**Material to process:**
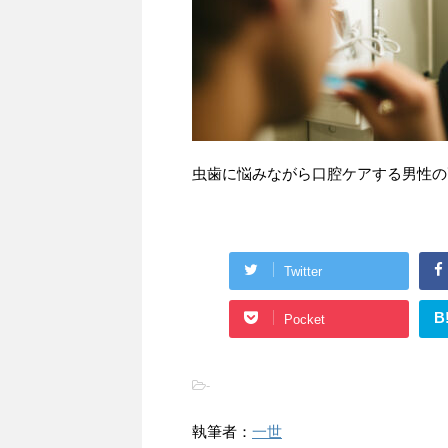
虫歯に悩みながら口腔ケアする男性の
Twitter
B
Pocket
-
執筆者：
一世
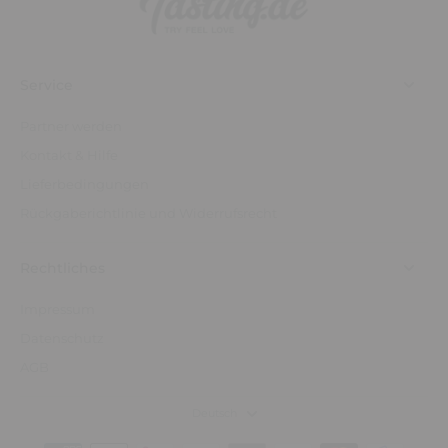
Service
Partner werden
Kontakt & Hilfe
Lieferbedingungen
Rückgaberichtlinie und Widerrufsrecht
Rechtliches
Impressum
Datenschutz
AGB
Deutsch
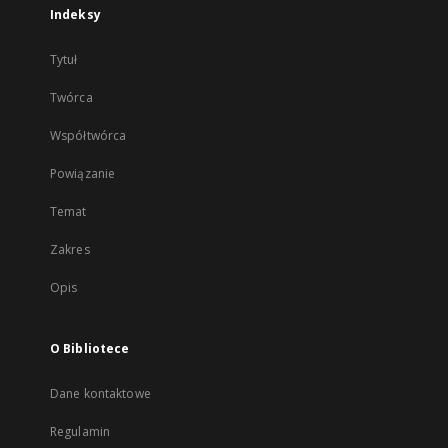
Indeksy
Tytuł
Twórca
Współtwórca
Powiązanie
Temat
Zakres
Opis
O Bibliotece
Dane kontaktowe
Regulamin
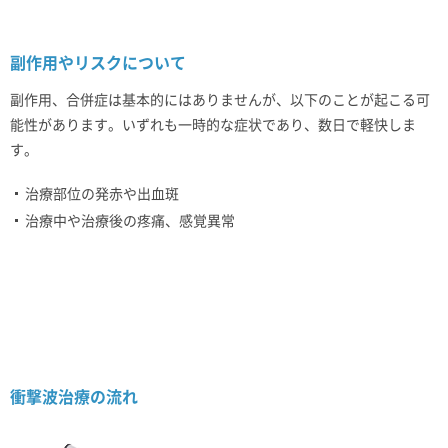
副作用やリスクについて
副作用、合併症は基本的にはありませんが、以下のことが起こる可
能性があります。いずれも一時的な症状であり、数日で軽快しま
す。
治療部位の発赤や出血斑
治療中や治療後の疼痛、感覚異常
衝撃波治療の流れ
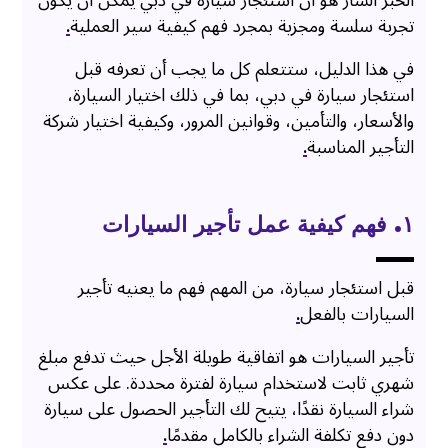
الخبر السار هو أن استئجار سيارة في دبي يمكن أن يكون
تجربة سلسة ومجزية بمجرد فهم كيفية سير العملية
.
في هذا الدليل، ستتعلم كل ما يجب أن تعرفه قبل
استئجار سيارة في دبي، بما في ذلك اختيار السيارة،
والأسعار، والتأمين، وقوانين المرور، وكيفية اختيار شركة
التأجير المناسبة
.
۱. فهم كيفية عمل تأجير السيارات
قبل استئجار سيارة، من المهم فهم ما يعنيه تأجير
السيارات بالفعل
.
تأجير السيارات هو اتفاقية طويلة الأجل حيث تدفع مبلغ
شهري ثابت لاستخدام سيارة لفترة محددة. على عكس
شراء السيارة نقدًا، يتيح لك التأجير الحصول على سيارة
دون دفع تكلفة الشراء بالكامل مقدمًا
.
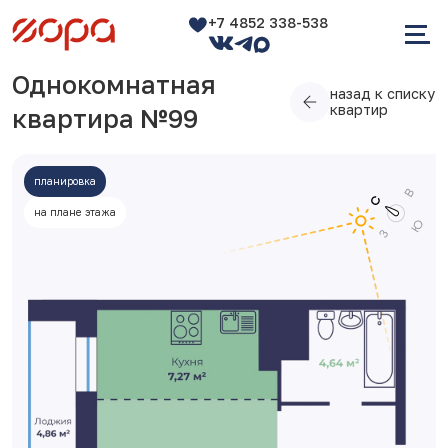
+7 4852 338-538
Однокомнатная
назад к списку
квартир
квартира №99
планировка
на плане этажа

**What the exercise asks:**
Reproduce every line from the entries that holds the word "استئجار".

**Task solution:**
الخبر السار هو أن استئجار سيارة في دبي يمكن أن يكون
استئجار سيارة في دبي، بما في ذلك اختيار السيارة،
قبل استئجار سيارة، من المهم فهم ما يعنيه تأجير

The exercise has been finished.